On 2018-03-20 from 11:07 to 11:10 UTC icinga started complaining about too many 5xx returned for the domain wikimedia.org. It turned out to be related to the v1/pageviews API.
AQS metrics containing the spike:
https://grafana.wikimedia.org/dashboard/db/aqs-elukey?orgId=1&from=1521543209228&to=1521544844913
From a early Analytics made by Joseph checking Webrequest data (so from the Varnish viewpoint), it seems that multiple IPs using a python-requests UA made 192125 200 request and 188177 404 requests at minute 11:09 (~380k reqs/min, 6338/s).

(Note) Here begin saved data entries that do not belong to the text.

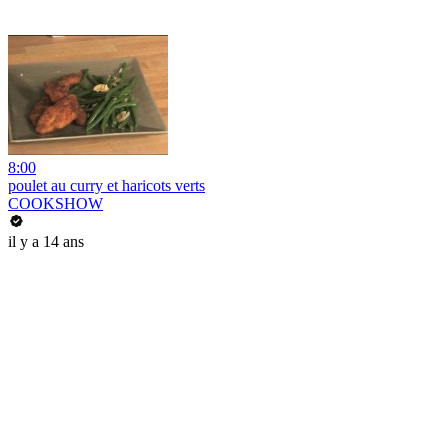
8:00
poulet au curry et haricots verts
COOKSHOW
il y a 14 ans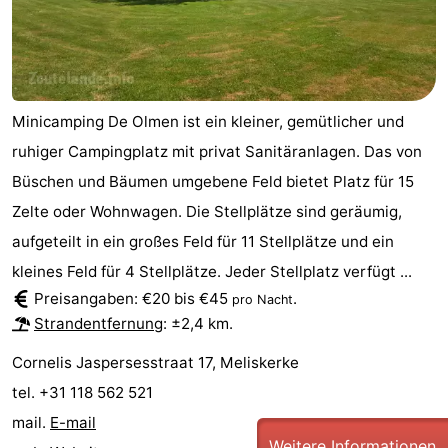
Medizin
Adressen
Region
Minicamping De Olmen ist ein kleiner, gemütlicher und
Zeeland
ruhiger Campingplatz mit privat Sanitäranlagen. Das von
Schouwen-
Büschen und Bäumen umgebene Feld bietet Platz für 15
Zelte oder Wohnwagen. Die Stellplätze sind geräumig,
Duiveland
-
aufgeteilt in ein großes Feld für 11 Stellplätze und ein
Renesse
-
kleines Feld für 4 Stellplätze. Jeder Stellplatz verfügt ...
Preisangaben: €20 bis €45
.
pro Nacht
Brouwershaven
-
Strandentfernung
: ±2,4 km.
Bruinisse
-
Cornelis Jaspersesstraat 17, Meliskerke
tel. +31 118 562 521
Zierikzee
-
mail.
E-mail
Natur
-
Weitere Informationen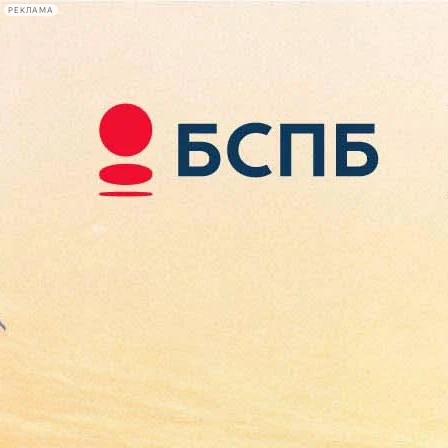
РЕКЛАМА
Афиша Plus
#телегид
Фонтанка.ру
Сегодня:
2026.08.10
11:32
Афиша Plus
кино
спектакли
выставки
концерты
лекции
книги
афиша плюс
новости
+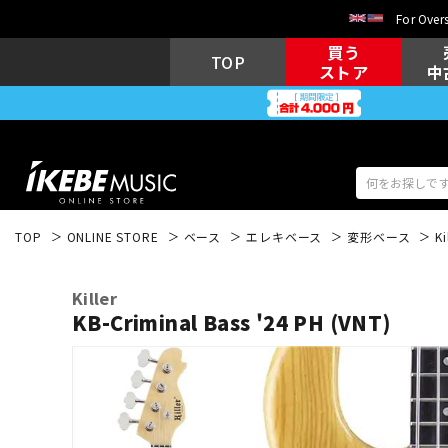
For Overs
買う
TOP
ストア
中
TOP
ONLINE STORE
ベース
エレキベース
変形ベース
Ki
アコギ/エレ
エレキギター
アコ
Killer
KB-Criminal Bass '24 PH (VNT)
キーボード
電子ピアノ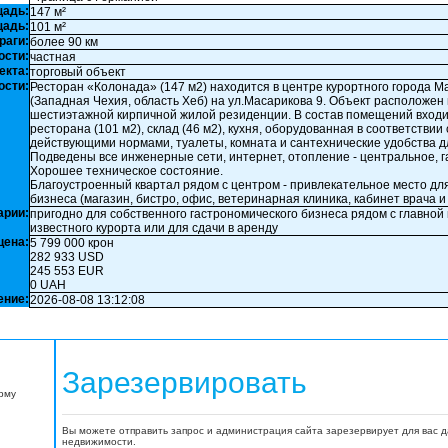
щадь:
147 м²
щадь:
101 м²
раги:
более 90 км
ости:
частная
екта:
торговый объект
ости:
Ресторан «Колонада» (147 м2) находится в центре курортного города М
(Западная Чехия, область Хеб) на ул.Масарикова 9. Объект расположен 
шестиэтажной кирпичной жилой резиденции. В состав помещений входи
ресторана (101 м2), склад (46 м2), кухня, оборудованная в соответствии 
действующими нормами, туалеты, комната и сантехнические удобства д
Подведены все инженерные сети, интернет, отопление - центральное, га
Хорошее техническое состояние.
Благоустроенный квартал рядом с центром - привлекательное место дл
бизнеса (магазин, бистро, офис, ветеринарная клиника, кабинет врача и т
арии:
пригодно для собственного гастрономического бизнеса рядом с главной
известного курорта или для сдачи в аренду
цена:
5 799 000 крон
282 933 USD
245 553 EUR
0 UAH
ение:
2026-08-08 13:12:08
Зарезервировать
орму
Вы можете отправить запрос и администрация сайта зарезервирует для вас 
недвижимости.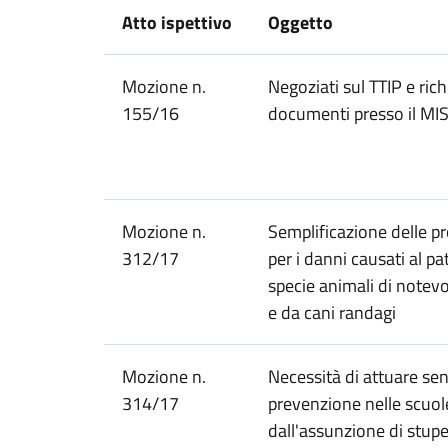
Atto ispettivo
Oggetto
Mozione n.
Negoziati sul TTIP e rich
155/16
documenti presso il MI
Mozione n.
Semplificazione delle p
312/17
per i danni causati al p
specie animali di notevo
e da cani randagi
Mozione n.
Necessità di attuare sen
314/17
prevenzione nelle scuole
dall'assunzione di stupe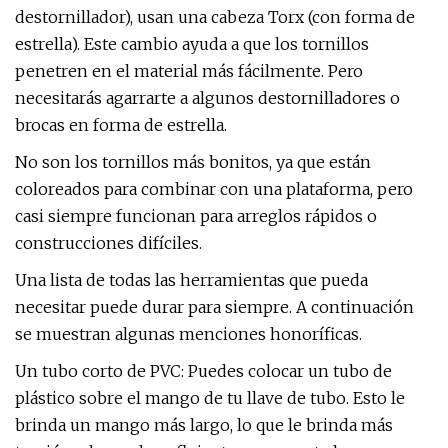
destornillador), usan una cabeza Torx (con forma de
estrella). Este cambio ayuda a que los tornillos
penetren en el material más fácilmente. Pero
necesitarás agarrarte a algunos destornilladores o
brocas en forma de estrella.
No son los tornillos más bonitos, ya que están
coloreados para combinar con una plataforma, pero
casi siempre funcionan para arreglos rápidos o
construcciones difíciles.
Una lista de todas las herramientas que pueda
necesitar puede durar para siempre. A continuación
se muestran algunas menciones honoríficas.
Un tubo corto de PVC: Puedes colocar un tubo de
plástico sobre el mango de tu llave de tubo. Esto le
brinda un mango más largo, lo que le brinda más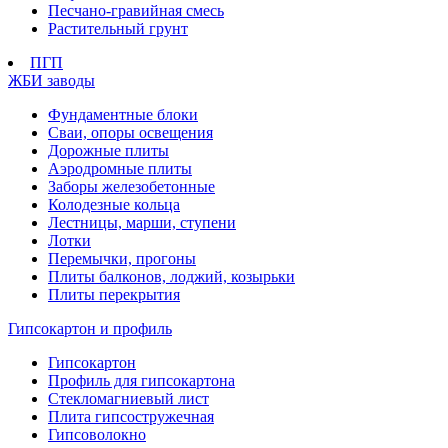
Песчано-гравийная смесь
Растительный грунт
ПГП
ЖБИ заводы
Фундаментные блоки
Сваи, опоры освещения
Дорожные плиты
Аэродромные плиты
Заборы железобетонные
Колодезные кольца
Лестницы, марши, ступени
Лотки
Перемычки, прогоны
Плиты балконов, лоджий, козырьки
Плиты перекрытия
Гипсокартон и профиль
Гипсокартон
Профиль для гипсокартона
Стекломагниевый лист
Плита гипсостружечная
Гипсоволокно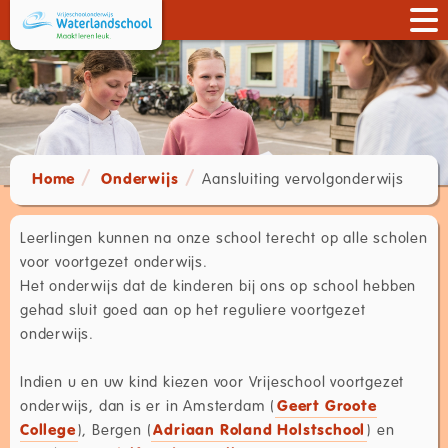
Home
Onderwijs
Aansluiting vervolgonderwijs
Leerlingen kunnen na onze school terecht op alle scholen
voor voortgezet onderwijs.
Het onderwijs dat de kinderen bij ons op school hebben
gehad sluit goed aan op het reguliere voortgezet
onderwijs.
Indien u en uw kind kiezen voor Vrijeschool voortgezet
onderwijs, dan is er in Amsterdam (
Geert Groote
College
), Bergen (
Adriaan Roland Holstschool
) en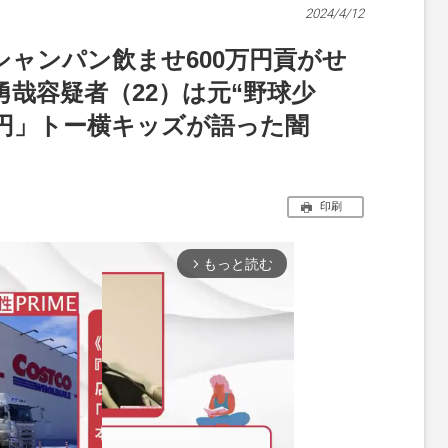
2024/4/12
シャンパン飲ませ600万円貢がせ
哉容疑者（22）は元“野球少
万円」トー横キッズが語った闇
印刷
もっと読む
arrow_forward_ios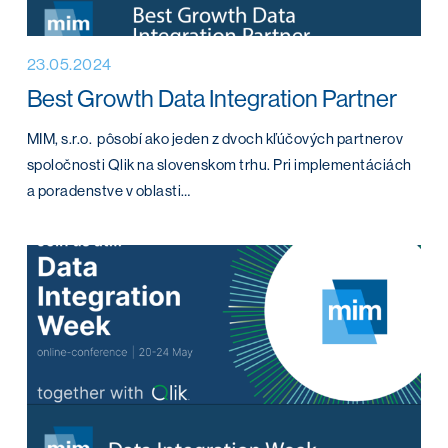
23.05.2024
Best Growth Data Integration Partner
MIM, s.r.o. pôsobí ako jeden z dvoch kľúčových partnerov
spoločnosti Qlik na slovenskom trhu. Pri implementáciách
a poradenstve v oblasti…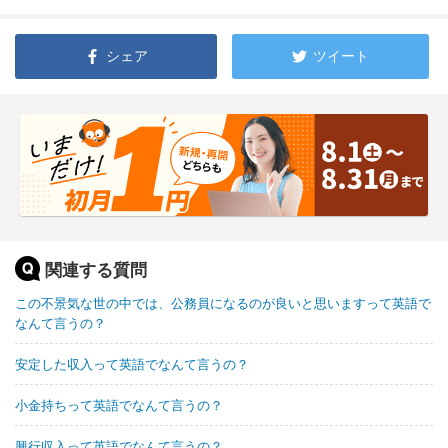
シェア
ツイート
関連する質問
この不景気な世の中では、公務員になるのが良いと思いますって英語で
なんて言うの？
安定した収入って英語でなんて言うの？
小金持ちって英語でなんて言うの？
興行収入って英語でなんて言うの？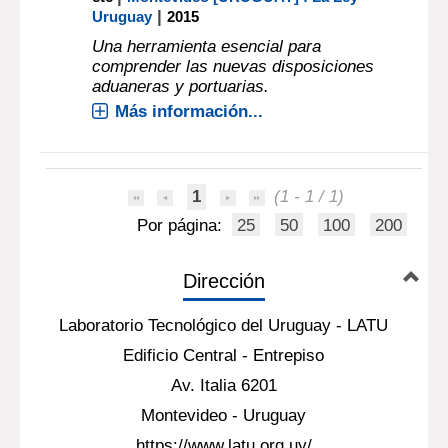
|
Uruguay
2015
Una herramienta esencial para
comprender las nuevas disposiciones
aduaneras y portuarias.
Más información...
1
(1 - 1 / 1)
Por página:
25
50
100
200
Dirección
Laboratorio Tecnológico del Uruguay - LATU
Edificio Central - Entrepiso
Av. Italia 6201
Montevideo - Uruguay
https://www.latu.org.uy/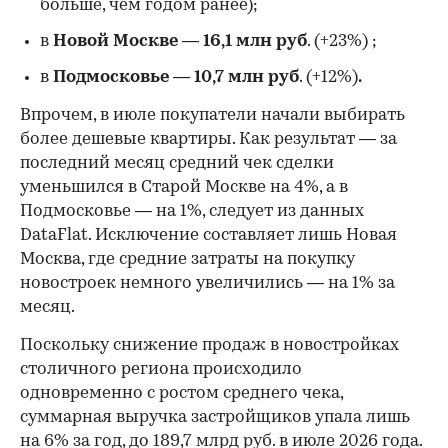
больше, чем годом ранее);
в
Новой Москве
—
16,1 млн руб
. (+23%)
;
в
Подмосковье
—
10,7 млн руб
. (+12%)
.
Впрочем, в июле покупатели начали выбирать
более дешевые квартиры. Как результат — за
последний месяц средний чек сделки
уменьшился в Старой Москве на 4%, а в
Подмосковье — на 1%, следует из данных
DataFlat. Исключение составляет лишь Новая
Москва, где средние затраты на покупку
новостроек немного увеличились — на 1% за
месяц.
Поскольку снижение продаж в новостройках
столичного региона происходило
одновременно с ростом среднего чека,
суммарная выручка застройщиков упала лишь
на 6% за год, до 189,7 млрд руб. в июле 2026 года.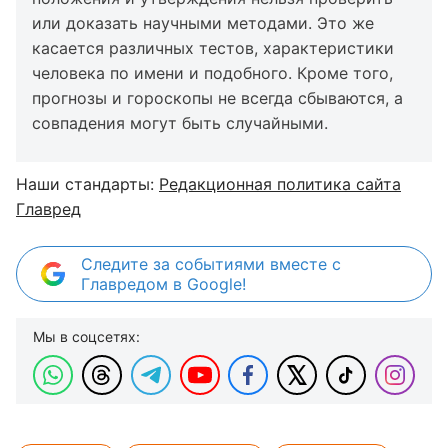
или доказать научными методами. Это же
касается различных тестов, характеристики
человека по имени и подобного. Кроме того,
прогнозы и гороскопы не всегда сбываются, а
совпадения могут быть случайными.
Наши стандарты:
Редакционная политика сайта
Главред
Следите за событиями вместе с
Главредом в Google!
Мы в соцсетях:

From the metrics it seems that Restbase at some point started returning 504s (gateway timeout), failing with the following error:
https://logstash.wikimedia.org/goto/c8f93229a85d7d961df699459347cf6e
```
Error: connect EADDRNOTAVAIL 10.2.2.12:7232 - Local (10.64.0.223:0)
at Object.exports._errnoException (util.js:1018:11)
at exports._exceptionWithHostPort (util.js:1041:20)
at connect (net.js:880:16)
at net.js:1009:7
at /srv/deployment/restbase/deploy-cache/revs/8dbc93c6b3747dbfe90f8f8e56fd6af661cf5e69/node_modules/dnscache/lib/index.js:80:28
at /srv/deployment/restbase/deploy-cache/revs/8dbc93c6b3747dbfe90f8f8e56fd6af661cf5e69/node_modules/dnscache/lib/cache.js:116:13
at RawTask.call (/srv/deployment/restbase/deploy-cache/revs/8dbc93c6b3747dbfe90f8f8e56fd6af661cf5e69/node_modules/asap/asap.js:40:19)
at flush (/srv/deployment/restbase/deploy-cache/revs/8dbc93c6b3747dbfe90f8f8e56fd6af661cf5e69/node_modules/asap/raw.js:50:29)
at _combinedTickCallback (internal/process/next_tick.js:73:7)
at process._tickCallback (internal/process/next_tick.js:104:9)
```
Since I am not seeing a huge spike in latency metrics for AQS, I am wondering if all these requests didn't saturate the Restbase's ephemeral ports for a brief amount of time causing this nodejs error.
The alternative is that the AQS backend was overwhelmed by requests, being slow to process piling up new ones, causing the 504s.